Taiyang-c

Das Erbe von Taiyang-c

 Die Geschichte von Taiyang-c endet mit dem Einschlag des Asteroiden X35 und der vollständigen Zerstörung nicht nur allen Lebens, sondern auch der planetarischen Identität. Dies sind die Protokolle der letzten Aktivitäten. Alle Raumzeitangaben in den Transkripten nehmen Bezug auf das Ereignis Null: den Einschlag. Die wesentlichen Geschehnisse nach der Ent­deckung des Asteroiden bis zum ersten Treffen des wissenschaftlichen Rats umspannen einen Zeitraum von dreieinhalb Jahren und werden in diesem Kapitel nur kurz dargestellt. Den weitaus größten Raum nehmen die Transkripte der Sitzungen ein. Die letzte Sitzung endet mit dem Ereignis null.

 Die Geschichte bis zum Beginn der Sitzungen

 Die Entdeckung eines neuen Asteroiden war in keiner Weise etwas Beson­deres. Außergewöhnlich waren die Geschwindigkeit des Objekts, seine Größe und vor allem die Tatsache, dass es so lange unbeobachtet geblieben war. Es dauerte mehrere Wochen, bis die Observatorien auf Taiyang-c die Möglichkeit eines Kollisionskurses in Betracht gezogen hatten. Das Objekt hatte 1/20 der Größe von Taiyang-c, war rund, ließ auf der Oberfläche keine Struktur erkennen und näherte sich mit drei Prozent der Geschwindigkeit des Lichts.

Die Kontaktstelle für extraplanetare Intelligenz richtete ihre Kommunika­tionssysteme sofort auf das Objekt, konnte aber keinerlei Reaktion empfan­gen.
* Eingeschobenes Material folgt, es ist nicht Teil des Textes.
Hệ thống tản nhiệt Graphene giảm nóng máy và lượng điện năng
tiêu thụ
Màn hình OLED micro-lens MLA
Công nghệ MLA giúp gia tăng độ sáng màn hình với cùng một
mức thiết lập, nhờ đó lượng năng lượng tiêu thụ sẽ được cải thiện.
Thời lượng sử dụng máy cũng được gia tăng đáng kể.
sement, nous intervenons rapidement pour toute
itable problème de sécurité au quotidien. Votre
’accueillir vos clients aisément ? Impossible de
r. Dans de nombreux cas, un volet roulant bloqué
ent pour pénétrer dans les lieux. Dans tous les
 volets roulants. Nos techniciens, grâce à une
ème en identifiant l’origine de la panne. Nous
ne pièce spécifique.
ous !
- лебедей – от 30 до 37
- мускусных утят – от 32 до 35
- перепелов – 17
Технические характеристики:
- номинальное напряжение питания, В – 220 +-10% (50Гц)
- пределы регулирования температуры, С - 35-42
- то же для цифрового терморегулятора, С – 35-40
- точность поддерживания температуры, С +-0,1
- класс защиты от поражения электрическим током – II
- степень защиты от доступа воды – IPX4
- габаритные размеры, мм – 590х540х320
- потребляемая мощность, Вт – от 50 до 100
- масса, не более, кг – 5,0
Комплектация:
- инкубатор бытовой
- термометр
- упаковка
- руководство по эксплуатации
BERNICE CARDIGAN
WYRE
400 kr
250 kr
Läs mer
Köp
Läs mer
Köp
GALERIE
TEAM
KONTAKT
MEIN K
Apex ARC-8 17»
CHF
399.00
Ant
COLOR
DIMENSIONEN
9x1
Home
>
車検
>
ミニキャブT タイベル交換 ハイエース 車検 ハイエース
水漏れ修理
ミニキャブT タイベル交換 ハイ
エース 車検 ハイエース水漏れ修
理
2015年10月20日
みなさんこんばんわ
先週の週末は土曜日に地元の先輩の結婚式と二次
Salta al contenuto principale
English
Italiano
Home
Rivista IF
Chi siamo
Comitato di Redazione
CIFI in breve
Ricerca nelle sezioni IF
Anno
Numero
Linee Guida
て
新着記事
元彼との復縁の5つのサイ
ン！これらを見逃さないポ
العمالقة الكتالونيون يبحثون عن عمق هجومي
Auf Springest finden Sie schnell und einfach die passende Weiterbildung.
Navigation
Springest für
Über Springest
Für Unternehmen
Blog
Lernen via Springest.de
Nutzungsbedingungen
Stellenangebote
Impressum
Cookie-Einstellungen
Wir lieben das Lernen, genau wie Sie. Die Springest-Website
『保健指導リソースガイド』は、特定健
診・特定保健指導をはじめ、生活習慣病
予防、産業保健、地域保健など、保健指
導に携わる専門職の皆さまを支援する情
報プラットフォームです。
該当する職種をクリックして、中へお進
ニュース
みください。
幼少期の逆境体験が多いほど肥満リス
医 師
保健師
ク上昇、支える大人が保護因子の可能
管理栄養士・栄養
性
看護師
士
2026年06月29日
Nachdem eine Kontaktaufnahme nicht möglich war und es auch keine Hinweise auf ein objekteigenes Antriebssystem gab, wurde ein Krisenstab gebildet, mit dem Auftrag, ein Konzept für eine aktive Abwehr zu entwickeln. Es stellte sich schnell heraus, dass eine Ablenkung mit den lokal verfügbaren Energiereserven nicht möglich war. Daraufhin wurden alle weiteren Anstren­gungen auf die Zerstörung des Objekts fokussiert. Die Vorbereitung der Mission dauerte fast zwei Jahre. Der Startzeitpunkt wurde so berechnet, dass die Brisanz der Ladung und die Entfernung bei der Explosion eine möglichst hohe Wahrscheinlichkeit ergab, dass die Bruchstücke Taiyang-c verfehlen würden. 80 Prozent aller verfügbaren Energiereserven wurden dafür im optimalen Verhältnis auf Antrieb und Sprengkopf aufgeteilt. Unter der Annahme, dass der innere Aufbau des Asteroiden dem von Taiyang-c ähneln würde, errechnete sich eine Erfolgswahrscheinlichkeit von 20 Prozent. Alle weiteren Konzepte zum Schutz von Taiyang-c hätten eine längere Vorbe­rei­tungszeit erfordert oder zu einer kleineren Erfolgswahrscheinlichkeit geführt.

Unter höchster Geheimhaltung wurde ein planetares Expertengremium einberufen, um Vorschläge für eine Evakuierung zu erarbeiten. Andere für eine Besiedlung geeignete Planeten waren weit entfernt. Eine Arche hätte viele Generationen unserer Lebensform beherbergen müssen. In einem derart isolierten Mikrokosmos mit ihrer begrenzten Population war nicht sichergestellt, dass die Selbstheilungsmechanismen der von uns erkannten richtigen Ethik funktionieren würden. Das Gremium erkannte die Gefahr einer Selbstzerstörung. Nur wenn ein System groß genug ist und die kritische Selbstheilungsschwelle überschreitet, kann es Abweichungen früh genug korrigieren, bevor unvermeidbare Oszillationen ein selbstzerstörerisches Ausmaß erreichen. Eine in der uns gegebenen, begrenzten Zeit realisierbare Arche wäre zu klein gewesen. Jedes mit den Mitteln von Taiyang-c realisier­bare Evakuierungsprojekt hätte mit an Sicherheit grenzender Wahrschein­lichkeit zum Aussterben unserer Lebensform geführt.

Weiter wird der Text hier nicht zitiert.